HALOBERAU, KUTIM – Pemerintah Kabupaten Kutai Timur (Kutim) terus mematangkan langkah strategis dalam menangani persoalan sampah yang kian kompleks.

Salah satunya melalui pelaksanaan Focus Group Discussion (FGD) Kajian Kelayakan Teknis, Ekonomi, dan Lingkungan untuk rencana pembangunan Tempat Pengelolaan Sampah Terpadu (TPST).

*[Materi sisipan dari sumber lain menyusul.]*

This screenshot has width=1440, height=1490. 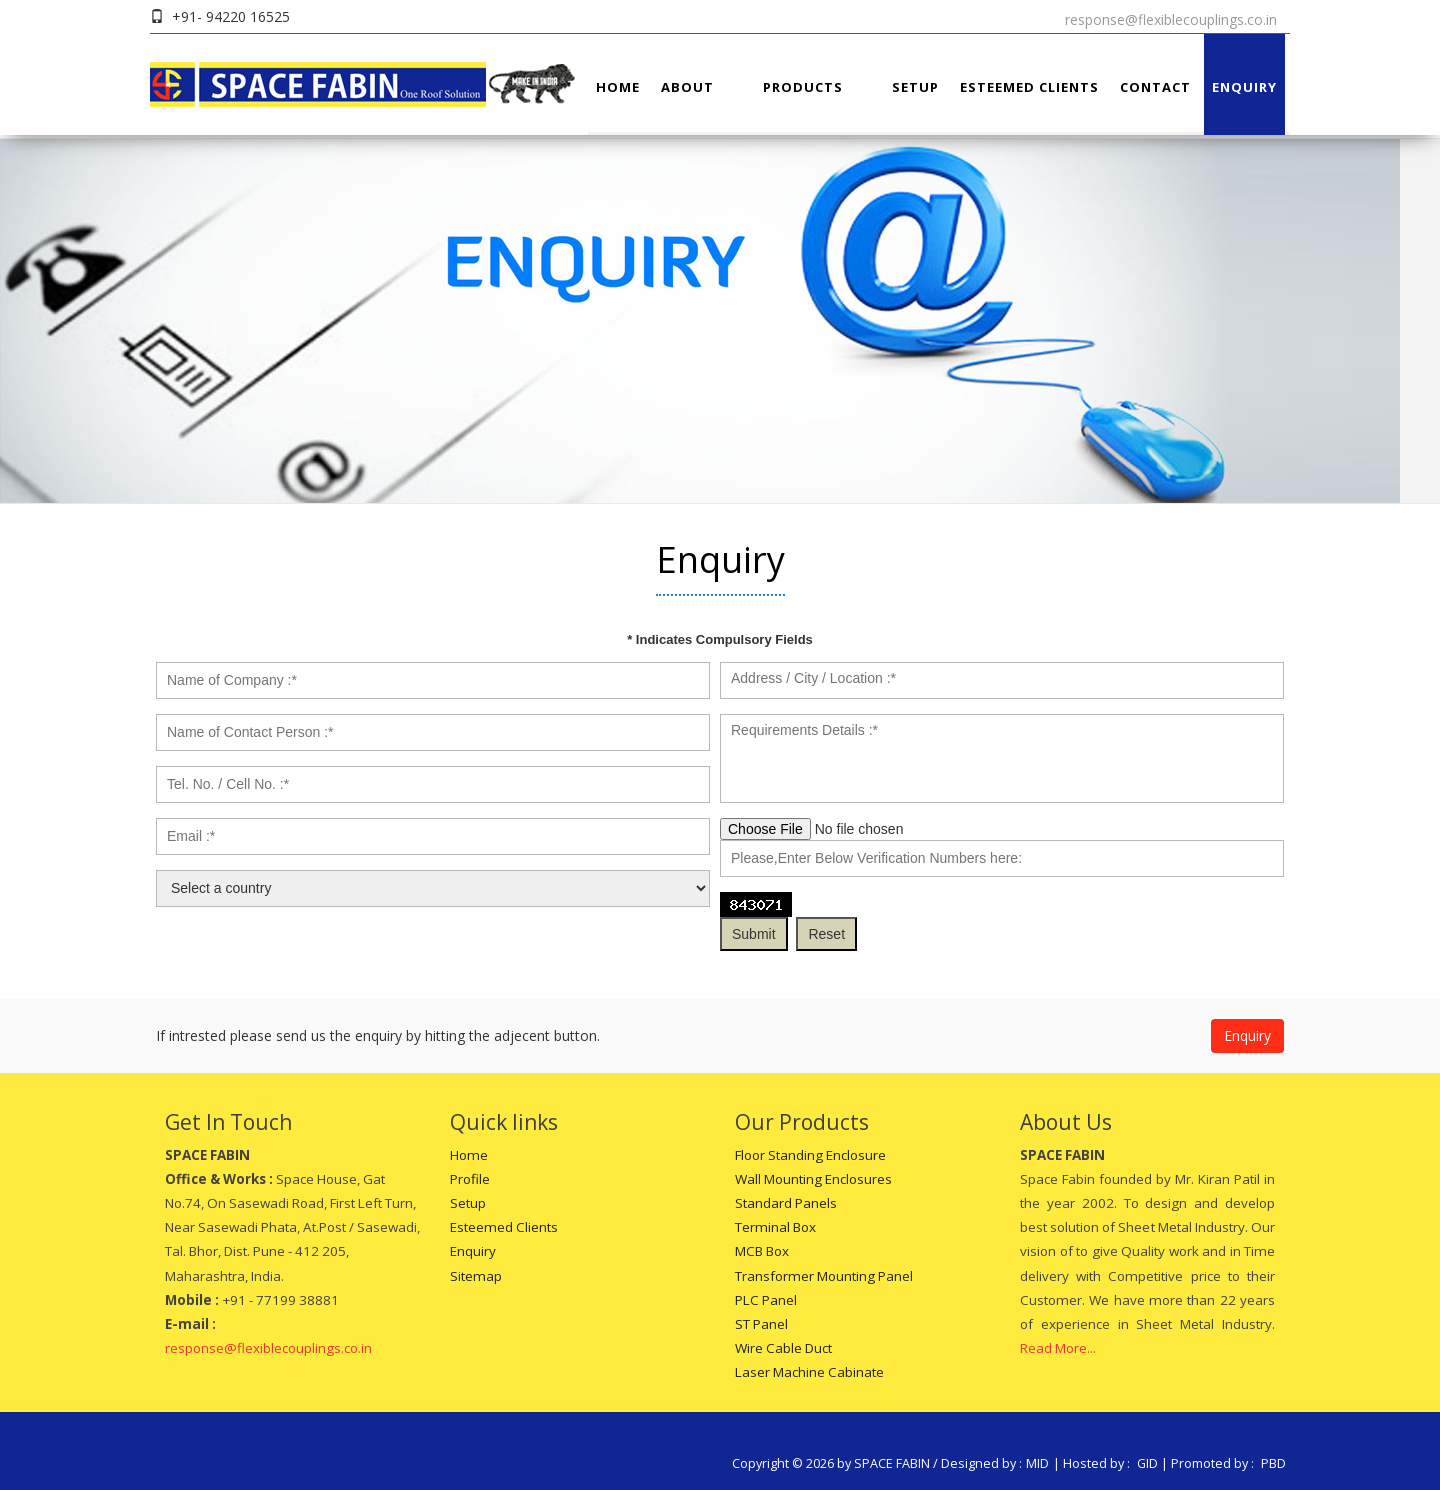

Kegiatan yang digelar di Hotel Victoria Sangatta, Rabu (12/11/2025), ini menghadirkan berbagai pemangku kepentingan, mulai dari perangkat daerah, kalangan akademisi, pelaku usaha, hingga perwakilan masyarakat.

Forum ini dirancang sebagai ruang bersama untuk menyusun arah kebijakan pengelolaan sampah yang lebih terukur dan terpadu.

Asisten II Bidang Ekonomi dan Pembangunan Setkab Kutim, Noviari Noor, yang berkesempatan membuka kegiatan, menegaskan bahwa penanganan sampah tidak bisa hanya dibebankan kepada pemerintah semata.

“Penanganan sampah membutuhkan kerja bersama. Pemerintah, masyarakat, dunia usaha, dan akademisi harus berada dalam satu barisan untuk membangun sistem pengelolaan yang efektif dan berkelanjutan,” ujar Noviari.

Ia menjelaskan, FGD ini bukan sekadar agenda seremonial, melainkan langkah penting dalam menyiapkan landasan kebijakan pembangunan TPST di Kutim.

Hasil kajian yang dibahas akan menjadi referensi utama dalam menyusun strategi jangka panjang, sehingga pengelolaan sampah tidak hanya berhenti pada tahap pembuangan, tetapi juga mencakup pengolahan dan pemanfaatan kembali.

Noviari mengungkapkan, volume sampah di Kutim saat ini telah mencapai sekitar 220 ton per hari, angka yang dinilainya cukup mengkhawatirkan jika tidak segera diimbangi dengan sistem pengelolaan yang memadai.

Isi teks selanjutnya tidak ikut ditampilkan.